また、第10の実施形態の場合、図16のステップS1407では、調整部1106は、再構成部1105による再構成処理のパラメータ調整として、顔の向きの方向と角度を調整するか否か判定する。第10の実施形態において、調整部1106における顔向き調整は、図19に示すように、顔向きの方向を指示するチェックボックス1910へのチェックと、スライドバー1900のレバー1902を出場者がスライドさせたときのレバー位置に応じて行われる。
なお、図19の例では、レバー位置が、レバー1901の位置からレバー1902の位置へスライドされた様子を示している。チェックボックス1910は、何れか一つが選択されてチェックが入れられた場合、それ以外のチェックボックスは選択できないようになされている。スライドバー1900は、出場者がレバー1902の位置を動かして顔向きの角度を「0度」〜「45度」や「0度」〜「90度」の値に調整するために、ユーザインターフェイス画面上に表示されるものである。顔向きの角度が「0度」に近づくほど正面向きの顔画像1920になり、「45度」や「90度」に近づくほど顔がその角度に向けられた顔画像1921〜1924になる。

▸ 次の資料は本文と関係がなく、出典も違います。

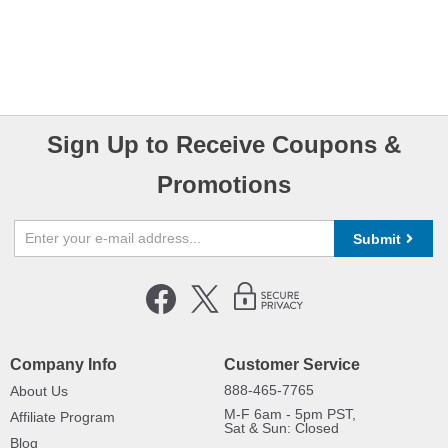
Sign Up to Receive Coupons &
Promotions
Submit
Company Info
Customer Service
888-465-7765
About Us
M-F 6am - 5pm PST,
Affiliate Program
Sat & Sun: Closed
Blog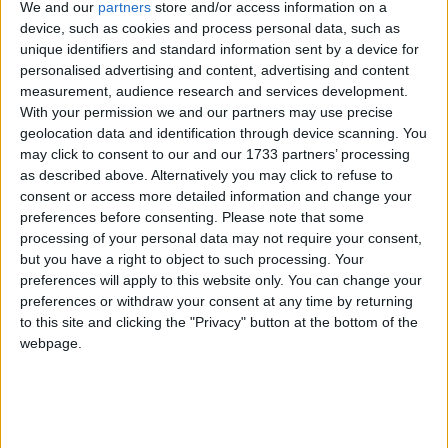
We and our
partners
store and/or access information on a
device, such as cookies and process personal data, such as
The end of Ukip is what. For all the focus of young
unique identifiers and standard information sent by a device for
voter turnout, the behaviour of 2015 Ukip voters is
personalised advertising and content, advertising and content
absolutely crucial in numerous target seats.
measurement, audience research and services development.
With your permission we and our partners may use precise
geolocation data and identification through device scanning. You
Early on in the campaign polling showed around half
may click to consent to our and our 1733 partners’ processing
planning to vote Tory – which, on top of Labour
as described above. Alternatively you may click to refuse to
Brexiters 'lending their vote' to May, would have
consent or access more detailed information and change your
preferences before consenting.
Please note that some
delivered the Conservatives a flood of seats.
processing of your personal data may not require your consent,
but you have a right to object to such processing. Your
More recent polls show around 40% of 2015 Ukip
preferences will apply to this website only. You can change your
preferences or withdraw your consent at any time by returning
voters still switching to the Tories, but around 15%
to this site and clicking the "Privacy" button at the bottom of the
now planning to vote Labour.
webpage.
Apply this evenly across the country, and the Tories
still win a large majority.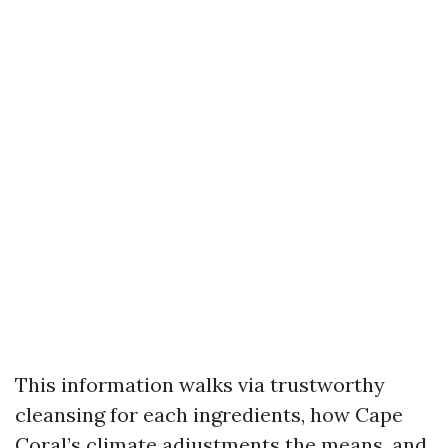
This information walks via trustworthy
cleansing for each ingredients, how Cape
Coral’s climate adjustments the means, and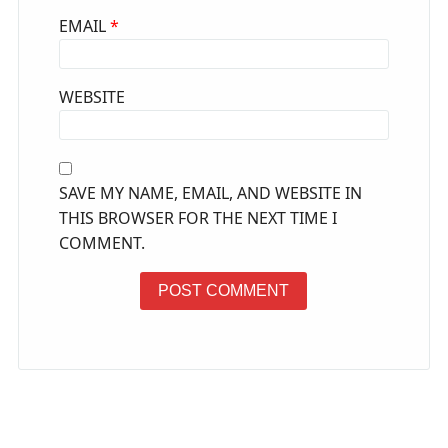
EMAIL
*
WEBSITE
SAVE MY NAME, EMAIL, AND WEBSITE IN
THIS BROWSER FOR THE NEXT TIME I
COMMENT.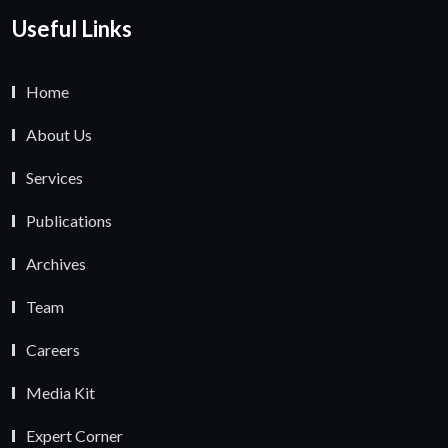
Useful Links
Home
About Us
Services
Publications
Archives
Team
Careers
Media Kit
Expert Corner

そして、スライドバー1900のレバー1902をスライドさせることによって顔向きの調整がなされる毎に、再構成部1105は、ステップS1406において、その調整後の顔向きの方向と角度になった顔画像を再構成する。具体的には、再構成部は、調整されたパラメータに対応した画像を集めて、それら画像から顔画像を再構成する。このようにして再構成部1105で顔向きの調整された後の画像のデータは、表示部106に送られる。

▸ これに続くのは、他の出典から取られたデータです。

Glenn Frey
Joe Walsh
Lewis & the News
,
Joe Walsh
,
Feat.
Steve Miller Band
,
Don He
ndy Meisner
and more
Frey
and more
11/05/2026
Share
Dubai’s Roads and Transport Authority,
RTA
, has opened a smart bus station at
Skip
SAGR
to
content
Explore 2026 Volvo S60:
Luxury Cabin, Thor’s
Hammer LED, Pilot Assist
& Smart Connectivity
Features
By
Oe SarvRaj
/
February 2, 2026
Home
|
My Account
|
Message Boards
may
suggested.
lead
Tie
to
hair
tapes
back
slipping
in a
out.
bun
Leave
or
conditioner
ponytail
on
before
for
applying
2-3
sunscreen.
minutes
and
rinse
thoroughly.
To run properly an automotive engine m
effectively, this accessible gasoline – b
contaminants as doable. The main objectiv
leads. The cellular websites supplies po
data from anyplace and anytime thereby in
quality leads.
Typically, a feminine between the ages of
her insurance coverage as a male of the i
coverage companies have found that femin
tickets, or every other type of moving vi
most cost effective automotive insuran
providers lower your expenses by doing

第10の実施形態によれば、ベストショット画像の顔画像が正面向きの顔画像となる、価値の高い画像を提示することが可能となり、出場者に対して購買を促すことができる。第9の実施形態は、物体として人物を対象としたが、人物に限定されるものではなく、人物以外の例えば自動車や二輪等、その他の物体であっても同様に、より購買意欲が湧く画像を提示可能となる。
<他の実施形態>
その他、第7の実施形態と同様の画像提示装置において、低照度等の影響により顔画像の一部に陰影ができて不明瞭になっている場合に、前述の第4の実施形態と同様にして陰影の無い明瞭な顔画像へ変換することも可能である。また、第7の実施形態と同様の画像提示装置において、手振れ等の影響により顔画像が暈けている場合に、前述の第5の実施形態と同様にして、暈けた顔画像を明瞭な画像へ変換することも可能である。これらの例においても、対象となる物体は人物以外の例えば自動車や二輪等、その他の物体であってもよい。また、第7以降の各実施形態においても前述同様に、イベントはマラソン大会以外であってもよく、例えば運動会のイベントにおいて図11で説明したようなワークステーションを用いた例の適用が可能である。

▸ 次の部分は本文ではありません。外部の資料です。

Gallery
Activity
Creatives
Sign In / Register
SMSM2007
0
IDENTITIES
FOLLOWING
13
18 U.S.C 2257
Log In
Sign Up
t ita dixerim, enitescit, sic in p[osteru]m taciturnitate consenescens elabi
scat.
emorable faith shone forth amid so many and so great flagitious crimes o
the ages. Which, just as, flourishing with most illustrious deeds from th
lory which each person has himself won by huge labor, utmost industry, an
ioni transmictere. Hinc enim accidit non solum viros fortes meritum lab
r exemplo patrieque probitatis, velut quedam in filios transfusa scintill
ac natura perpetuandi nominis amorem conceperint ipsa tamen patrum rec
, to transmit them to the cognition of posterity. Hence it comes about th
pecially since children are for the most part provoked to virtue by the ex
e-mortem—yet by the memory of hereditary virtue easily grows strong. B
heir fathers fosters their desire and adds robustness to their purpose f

本発明は、上述の実施形態の1以上の機能を実現するプログラムを、ネットワーク又は記憶媒体を介してシステム又は装置に供給し、そのシステム又は装置のコンピュータにおける1つ以上のプロセッサーがプログラムを読出し実行する処理でも実現可能である。また、1以上の機能を実現する回路(例えば、ASIC)によっても実現可能である。
上述の実施形態は、何れも本発明を実施するにあたっての具体化の例を示したものに過ぎず、これらによって本発明の技術的範囲が限定的に解釈されてはならないものである。すなわち、本発明は、その技術思想、又はその主要な特徴から逸脱することなく、様々な形で実施することができる。